- **WHAT IS BEING ASKED**
Using the material below, count the lines that contain the word "scrollbar" and report the number only.

- **DATASET ENTRIES**
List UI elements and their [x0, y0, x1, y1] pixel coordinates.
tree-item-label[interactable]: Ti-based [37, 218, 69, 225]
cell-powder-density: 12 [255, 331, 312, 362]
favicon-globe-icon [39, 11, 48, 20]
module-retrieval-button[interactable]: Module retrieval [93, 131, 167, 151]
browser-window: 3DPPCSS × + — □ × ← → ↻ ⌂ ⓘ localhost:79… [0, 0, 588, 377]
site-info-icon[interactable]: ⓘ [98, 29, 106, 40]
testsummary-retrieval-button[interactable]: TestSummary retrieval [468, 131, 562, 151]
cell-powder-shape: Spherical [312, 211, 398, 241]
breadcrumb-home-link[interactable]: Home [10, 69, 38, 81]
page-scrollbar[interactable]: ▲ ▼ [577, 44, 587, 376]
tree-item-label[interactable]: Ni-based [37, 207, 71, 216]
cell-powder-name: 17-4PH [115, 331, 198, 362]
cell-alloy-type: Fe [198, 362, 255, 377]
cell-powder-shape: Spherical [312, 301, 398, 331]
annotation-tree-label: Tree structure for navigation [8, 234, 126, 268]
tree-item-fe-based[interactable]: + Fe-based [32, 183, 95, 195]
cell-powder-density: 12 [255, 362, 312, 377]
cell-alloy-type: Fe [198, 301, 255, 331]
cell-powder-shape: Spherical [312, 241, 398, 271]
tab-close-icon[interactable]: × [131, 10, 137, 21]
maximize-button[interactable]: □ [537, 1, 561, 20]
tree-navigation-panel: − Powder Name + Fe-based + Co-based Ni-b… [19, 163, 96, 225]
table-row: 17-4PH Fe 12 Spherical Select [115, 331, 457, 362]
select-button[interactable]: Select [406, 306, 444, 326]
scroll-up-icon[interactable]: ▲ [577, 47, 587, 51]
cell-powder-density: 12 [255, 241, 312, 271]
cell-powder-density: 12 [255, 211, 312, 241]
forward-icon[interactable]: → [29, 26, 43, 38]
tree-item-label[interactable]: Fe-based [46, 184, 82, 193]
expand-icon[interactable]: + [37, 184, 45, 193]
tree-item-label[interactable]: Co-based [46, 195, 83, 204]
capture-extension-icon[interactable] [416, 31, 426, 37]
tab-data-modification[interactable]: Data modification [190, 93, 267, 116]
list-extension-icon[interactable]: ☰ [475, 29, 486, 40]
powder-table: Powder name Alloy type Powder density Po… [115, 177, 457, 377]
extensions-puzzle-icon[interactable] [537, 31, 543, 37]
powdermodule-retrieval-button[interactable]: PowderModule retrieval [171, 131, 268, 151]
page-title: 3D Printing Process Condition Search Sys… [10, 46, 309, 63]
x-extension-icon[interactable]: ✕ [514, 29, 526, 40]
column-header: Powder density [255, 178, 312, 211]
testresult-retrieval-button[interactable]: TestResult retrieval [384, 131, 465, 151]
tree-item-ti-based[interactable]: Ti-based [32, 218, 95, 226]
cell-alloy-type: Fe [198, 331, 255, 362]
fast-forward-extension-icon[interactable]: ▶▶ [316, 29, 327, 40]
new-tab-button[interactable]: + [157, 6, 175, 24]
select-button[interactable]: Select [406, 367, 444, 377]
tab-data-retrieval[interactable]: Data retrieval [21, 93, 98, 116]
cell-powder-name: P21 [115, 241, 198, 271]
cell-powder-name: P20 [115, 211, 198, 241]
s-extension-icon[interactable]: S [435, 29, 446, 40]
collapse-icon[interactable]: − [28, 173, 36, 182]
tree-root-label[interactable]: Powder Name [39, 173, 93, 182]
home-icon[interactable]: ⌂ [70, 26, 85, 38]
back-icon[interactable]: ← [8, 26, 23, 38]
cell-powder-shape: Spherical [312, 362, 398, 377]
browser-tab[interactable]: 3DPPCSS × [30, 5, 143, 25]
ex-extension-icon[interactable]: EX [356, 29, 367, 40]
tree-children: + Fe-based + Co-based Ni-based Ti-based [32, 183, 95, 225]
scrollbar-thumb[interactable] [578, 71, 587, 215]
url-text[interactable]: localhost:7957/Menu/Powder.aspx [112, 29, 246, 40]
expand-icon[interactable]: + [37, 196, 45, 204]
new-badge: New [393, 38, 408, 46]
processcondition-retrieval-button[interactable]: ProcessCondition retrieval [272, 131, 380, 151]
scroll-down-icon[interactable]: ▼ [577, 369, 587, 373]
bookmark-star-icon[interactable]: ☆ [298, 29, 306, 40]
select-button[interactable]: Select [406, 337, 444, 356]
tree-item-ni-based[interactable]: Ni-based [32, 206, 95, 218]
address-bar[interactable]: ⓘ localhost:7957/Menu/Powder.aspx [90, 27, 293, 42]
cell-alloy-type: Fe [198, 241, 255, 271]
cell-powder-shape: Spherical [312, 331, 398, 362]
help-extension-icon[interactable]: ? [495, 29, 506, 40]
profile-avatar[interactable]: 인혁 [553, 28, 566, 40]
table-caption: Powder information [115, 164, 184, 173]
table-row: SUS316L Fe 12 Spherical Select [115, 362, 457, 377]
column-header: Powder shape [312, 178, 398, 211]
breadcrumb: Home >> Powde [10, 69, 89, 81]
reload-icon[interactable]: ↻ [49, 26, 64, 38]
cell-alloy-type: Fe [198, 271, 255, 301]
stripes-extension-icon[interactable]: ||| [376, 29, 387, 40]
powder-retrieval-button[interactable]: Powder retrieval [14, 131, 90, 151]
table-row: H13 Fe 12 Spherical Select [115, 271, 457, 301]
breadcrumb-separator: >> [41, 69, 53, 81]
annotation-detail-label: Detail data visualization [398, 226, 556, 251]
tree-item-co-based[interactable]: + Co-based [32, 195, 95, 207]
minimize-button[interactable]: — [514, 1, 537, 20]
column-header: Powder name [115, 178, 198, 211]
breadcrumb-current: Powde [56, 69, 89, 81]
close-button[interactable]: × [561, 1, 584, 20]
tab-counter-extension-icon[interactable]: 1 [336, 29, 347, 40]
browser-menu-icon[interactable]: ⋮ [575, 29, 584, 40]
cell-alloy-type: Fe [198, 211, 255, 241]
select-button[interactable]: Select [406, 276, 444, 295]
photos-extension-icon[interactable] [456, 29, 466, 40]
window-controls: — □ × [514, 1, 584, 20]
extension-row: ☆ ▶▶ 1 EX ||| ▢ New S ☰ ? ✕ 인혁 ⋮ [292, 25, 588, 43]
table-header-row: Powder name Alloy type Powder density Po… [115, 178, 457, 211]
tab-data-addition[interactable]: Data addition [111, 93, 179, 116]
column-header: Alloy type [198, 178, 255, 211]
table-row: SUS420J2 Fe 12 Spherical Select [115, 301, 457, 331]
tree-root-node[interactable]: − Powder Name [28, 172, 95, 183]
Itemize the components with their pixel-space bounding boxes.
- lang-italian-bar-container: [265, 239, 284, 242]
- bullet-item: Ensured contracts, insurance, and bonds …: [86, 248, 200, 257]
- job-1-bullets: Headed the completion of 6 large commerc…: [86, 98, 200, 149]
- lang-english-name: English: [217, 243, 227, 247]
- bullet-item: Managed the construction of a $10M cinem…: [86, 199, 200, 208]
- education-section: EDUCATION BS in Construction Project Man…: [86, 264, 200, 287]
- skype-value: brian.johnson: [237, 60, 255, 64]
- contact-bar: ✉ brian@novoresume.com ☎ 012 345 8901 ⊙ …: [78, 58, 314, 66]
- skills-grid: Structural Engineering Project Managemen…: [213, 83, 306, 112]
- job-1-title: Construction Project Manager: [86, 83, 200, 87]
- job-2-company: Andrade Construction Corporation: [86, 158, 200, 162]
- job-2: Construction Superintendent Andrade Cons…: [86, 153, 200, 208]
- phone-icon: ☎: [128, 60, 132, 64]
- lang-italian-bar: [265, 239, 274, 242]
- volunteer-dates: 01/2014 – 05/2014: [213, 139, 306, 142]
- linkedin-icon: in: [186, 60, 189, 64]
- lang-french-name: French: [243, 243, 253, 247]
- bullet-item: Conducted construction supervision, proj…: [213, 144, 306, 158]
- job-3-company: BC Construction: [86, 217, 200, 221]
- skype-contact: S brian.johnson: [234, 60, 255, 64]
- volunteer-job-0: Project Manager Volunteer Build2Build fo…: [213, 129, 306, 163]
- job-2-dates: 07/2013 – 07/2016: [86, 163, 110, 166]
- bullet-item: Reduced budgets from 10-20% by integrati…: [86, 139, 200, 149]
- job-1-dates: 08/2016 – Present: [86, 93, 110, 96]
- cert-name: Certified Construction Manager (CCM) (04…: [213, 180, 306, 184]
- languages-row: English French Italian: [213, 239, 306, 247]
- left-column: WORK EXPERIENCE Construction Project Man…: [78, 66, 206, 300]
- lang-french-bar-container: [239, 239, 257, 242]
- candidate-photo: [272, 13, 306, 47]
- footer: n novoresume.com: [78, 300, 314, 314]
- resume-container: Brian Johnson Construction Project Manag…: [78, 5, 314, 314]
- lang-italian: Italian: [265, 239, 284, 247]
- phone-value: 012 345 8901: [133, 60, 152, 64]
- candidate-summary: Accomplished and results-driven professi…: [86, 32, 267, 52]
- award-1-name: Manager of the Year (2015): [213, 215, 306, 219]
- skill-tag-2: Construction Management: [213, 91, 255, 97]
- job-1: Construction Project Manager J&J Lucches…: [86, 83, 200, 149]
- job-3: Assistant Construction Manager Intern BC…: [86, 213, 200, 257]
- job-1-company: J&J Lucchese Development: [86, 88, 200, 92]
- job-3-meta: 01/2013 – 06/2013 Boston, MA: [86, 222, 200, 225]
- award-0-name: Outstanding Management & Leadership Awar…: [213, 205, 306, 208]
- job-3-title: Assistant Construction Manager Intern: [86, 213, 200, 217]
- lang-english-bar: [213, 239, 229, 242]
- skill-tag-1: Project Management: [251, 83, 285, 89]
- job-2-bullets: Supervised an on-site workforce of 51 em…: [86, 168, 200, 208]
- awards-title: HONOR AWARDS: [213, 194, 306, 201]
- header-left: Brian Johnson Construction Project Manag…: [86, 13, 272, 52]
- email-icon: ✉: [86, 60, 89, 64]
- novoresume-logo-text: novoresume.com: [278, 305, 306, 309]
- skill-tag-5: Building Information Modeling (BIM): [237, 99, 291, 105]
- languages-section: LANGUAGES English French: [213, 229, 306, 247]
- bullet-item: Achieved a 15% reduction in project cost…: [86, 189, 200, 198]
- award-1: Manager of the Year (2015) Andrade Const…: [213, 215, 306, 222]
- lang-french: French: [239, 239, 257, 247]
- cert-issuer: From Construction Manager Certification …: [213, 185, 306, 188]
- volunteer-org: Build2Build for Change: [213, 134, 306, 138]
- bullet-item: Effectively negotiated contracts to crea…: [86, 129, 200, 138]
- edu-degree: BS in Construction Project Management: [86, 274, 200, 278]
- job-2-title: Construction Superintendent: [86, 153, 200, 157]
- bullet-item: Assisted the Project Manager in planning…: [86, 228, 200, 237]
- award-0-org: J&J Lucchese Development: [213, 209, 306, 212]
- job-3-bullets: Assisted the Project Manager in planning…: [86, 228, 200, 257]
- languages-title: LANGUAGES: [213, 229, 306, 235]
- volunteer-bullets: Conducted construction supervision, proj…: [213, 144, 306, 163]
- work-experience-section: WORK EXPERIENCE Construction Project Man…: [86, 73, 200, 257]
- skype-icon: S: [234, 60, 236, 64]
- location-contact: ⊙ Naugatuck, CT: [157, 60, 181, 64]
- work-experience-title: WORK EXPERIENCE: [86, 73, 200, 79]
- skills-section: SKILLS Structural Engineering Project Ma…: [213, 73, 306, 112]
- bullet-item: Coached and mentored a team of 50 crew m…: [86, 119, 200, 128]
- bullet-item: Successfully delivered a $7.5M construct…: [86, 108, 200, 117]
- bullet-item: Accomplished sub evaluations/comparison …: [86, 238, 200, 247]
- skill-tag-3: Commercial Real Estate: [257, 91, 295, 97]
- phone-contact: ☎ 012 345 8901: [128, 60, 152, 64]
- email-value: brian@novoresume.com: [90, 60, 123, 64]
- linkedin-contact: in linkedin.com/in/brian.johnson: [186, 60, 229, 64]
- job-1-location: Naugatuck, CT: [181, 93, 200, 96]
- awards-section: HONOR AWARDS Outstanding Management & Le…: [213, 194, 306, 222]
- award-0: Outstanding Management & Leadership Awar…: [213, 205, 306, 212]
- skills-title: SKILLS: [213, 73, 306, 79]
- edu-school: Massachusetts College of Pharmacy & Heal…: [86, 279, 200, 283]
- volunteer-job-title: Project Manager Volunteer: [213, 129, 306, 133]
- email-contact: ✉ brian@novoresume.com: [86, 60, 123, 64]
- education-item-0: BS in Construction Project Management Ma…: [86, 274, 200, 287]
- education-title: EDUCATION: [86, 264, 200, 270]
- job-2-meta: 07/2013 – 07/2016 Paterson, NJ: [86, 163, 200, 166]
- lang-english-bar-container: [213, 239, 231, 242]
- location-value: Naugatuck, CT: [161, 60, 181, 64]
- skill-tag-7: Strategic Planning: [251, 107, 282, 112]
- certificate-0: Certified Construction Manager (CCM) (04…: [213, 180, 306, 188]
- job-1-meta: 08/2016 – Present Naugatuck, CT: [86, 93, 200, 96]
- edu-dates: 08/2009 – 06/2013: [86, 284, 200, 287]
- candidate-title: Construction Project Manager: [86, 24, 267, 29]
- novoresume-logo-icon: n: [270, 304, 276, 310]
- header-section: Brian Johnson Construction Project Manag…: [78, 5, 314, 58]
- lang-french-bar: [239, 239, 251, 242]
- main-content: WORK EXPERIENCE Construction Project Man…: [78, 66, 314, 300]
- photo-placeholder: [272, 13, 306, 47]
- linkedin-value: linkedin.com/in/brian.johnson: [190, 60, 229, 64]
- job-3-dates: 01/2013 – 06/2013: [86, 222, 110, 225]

- **OUTPUT FOR THIS EXERCISE**
2